Source records:
________________________________________

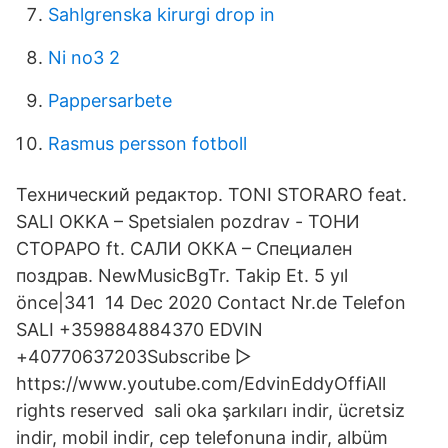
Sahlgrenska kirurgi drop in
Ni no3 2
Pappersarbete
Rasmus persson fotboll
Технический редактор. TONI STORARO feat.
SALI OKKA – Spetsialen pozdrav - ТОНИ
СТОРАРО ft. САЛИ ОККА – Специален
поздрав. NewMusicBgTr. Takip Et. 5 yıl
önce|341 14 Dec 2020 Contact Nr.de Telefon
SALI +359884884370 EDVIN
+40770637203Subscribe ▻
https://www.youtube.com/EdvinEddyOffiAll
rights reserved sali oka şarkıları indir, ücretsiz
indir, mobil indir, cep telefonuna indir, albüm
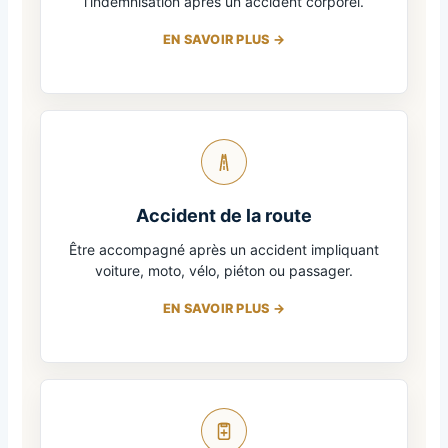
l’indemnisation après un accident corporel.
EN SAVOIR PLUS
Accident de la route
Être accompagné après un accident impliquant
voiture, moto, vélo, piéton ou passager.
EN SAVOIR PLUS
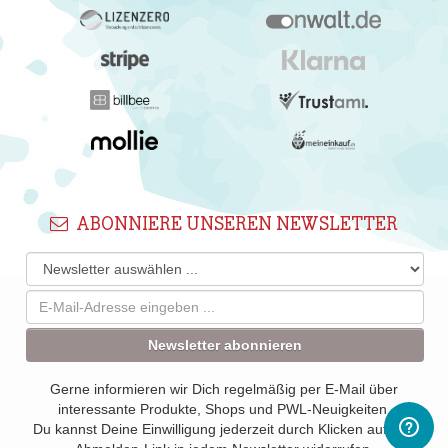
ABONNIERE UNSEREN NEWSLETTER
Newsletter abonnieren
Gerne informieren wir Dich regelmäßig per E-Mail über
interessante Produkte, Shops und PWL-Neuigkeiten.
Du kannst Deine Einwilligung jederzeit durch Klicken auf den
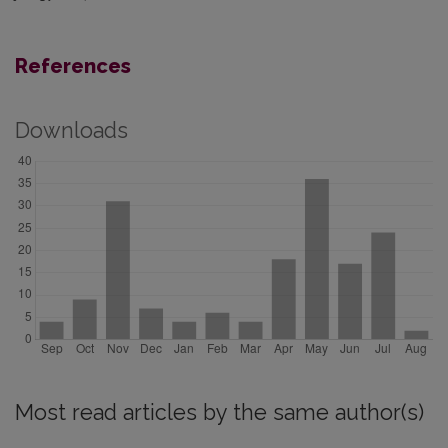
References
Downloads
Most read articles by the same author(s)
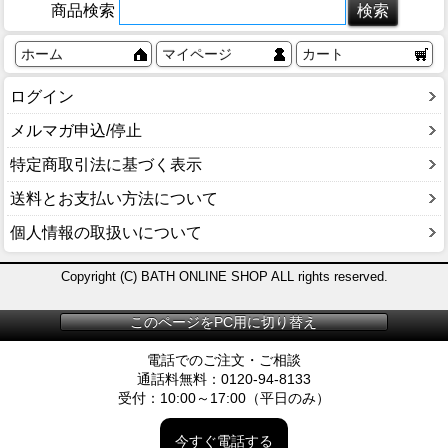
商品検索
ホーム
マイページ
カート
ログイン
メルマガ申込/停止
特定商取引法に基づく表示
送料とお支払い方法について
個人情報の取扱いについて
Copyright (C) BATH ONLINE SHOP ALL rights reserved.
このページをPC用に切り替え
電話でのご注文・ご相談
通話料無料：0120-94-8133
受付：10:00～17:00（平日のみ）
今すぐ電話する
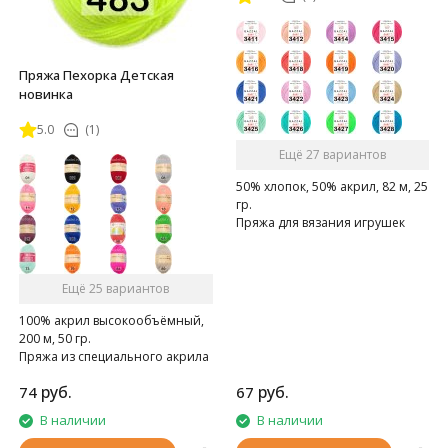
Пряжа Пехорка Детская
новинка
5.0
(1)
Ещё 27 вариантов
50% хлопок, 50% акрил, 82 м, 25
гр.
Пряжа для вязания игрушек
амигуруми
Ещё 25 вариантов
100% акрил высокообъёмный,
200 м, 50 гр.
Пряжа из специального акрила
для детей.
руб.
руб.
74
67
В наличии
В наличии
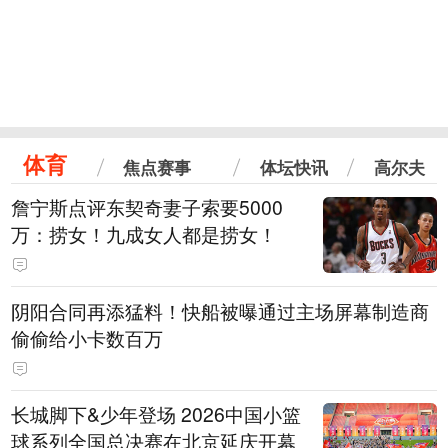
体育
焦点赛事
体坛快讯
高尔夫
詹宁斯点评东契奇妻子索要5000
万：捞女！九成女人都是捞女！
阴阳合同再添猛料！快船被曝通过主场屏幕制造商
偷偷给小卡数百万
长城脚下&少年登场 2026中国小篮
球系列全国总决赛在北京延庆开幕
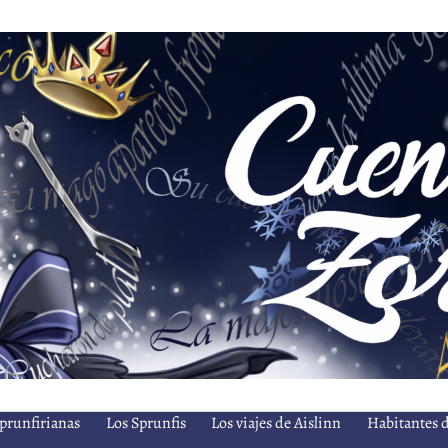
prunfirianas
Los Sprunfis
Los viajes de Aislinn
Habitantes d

________________________________________

For each record above, write out its text exactly and skip any picture.

Sahlgrenska kirurgi drop in
Ni no3 2
Pappersarbete
Rasmus persson fotboll
Технический редактор. TONI STORARO feat.
SALI OKKA – Spetsialen pozdrav - ТОНИ
СТОРАРО ft. САЛИ ОККА – Специален
поздрав. NewMusicBgTr. Takip Et. 5 yıl
önce|341 14 Dec 2020 Contact Nr.de Telefon
SALI +359884884370 EDVIN
+40770637203Subscribe ▻
https://www.youtube.com/EdvinEddyOffiAll
rights reserved sali oka şarkıları indir, ücretsiz
indir, mobil indir, cep telefonuna indir, albüm
l’indemnisation après un accident corporel.
EN SAVOIR PLUS
Accident de la route
Être accompagné après un accident impliquant
voiture, moto, vélo, piéton ou passager.
EN SAVOIR PLUS
ABONNIERE UNSEREN NEWSLETTER
Newsletter abonnieren
Gerne informieren wir Dich regelmäßig per E-Mail über
interessante Produkte, Shops und PWL-Neuigkeiten.
Du kannst Deine Einwilligung jederzeit durch Klicken auf den
References
Downloads
Most read articles by the same author(s)
商品検索
ホーム
マイページ
カート
ログイン
メルマガ申込/停止
特定商取引法に基づく表示
送料とお支払い方法について
個人情報の取扱いについて
Copyright (C) BATH ONLINE SHOP ALL rights reserved.
このページをPC用に切り替え
電話でのご注文・ご相談
通話料無料：0120-94-8133
受付：10:00～17:00（平日のみ）
今すぐ電話する
Пряжа Пехорка Детская
новинка
5.0
(1)
Ещё 27 вариантов
50% хлопок, 50% акрил, 82 м, 25
гр.
Пряжа для вязания игрушек
амигуруми
Ещё 25 вариантов
100% акрил высокообъёмный,
200 м, 50 гр.
Пряжа из специального акрила
для детей.
руб.
руб.
74
67
В наличии
В наличии
体育
焦点赛事
体坛快讯
高尔夫
詹宁斯点评东契奇妻子索要5000
万：捞女！九成女人都是捞女！
阴阳合同再添猛料！快船被曝通过主场屏幕制造商
偷偷给小卡数百万
长城脚下&少年登场 2026中国小篮
球系列全国总决赛在北京延庆开幕
prunfirianas
Los Sprunfis
Los viajes de Aislinn
Habitantes d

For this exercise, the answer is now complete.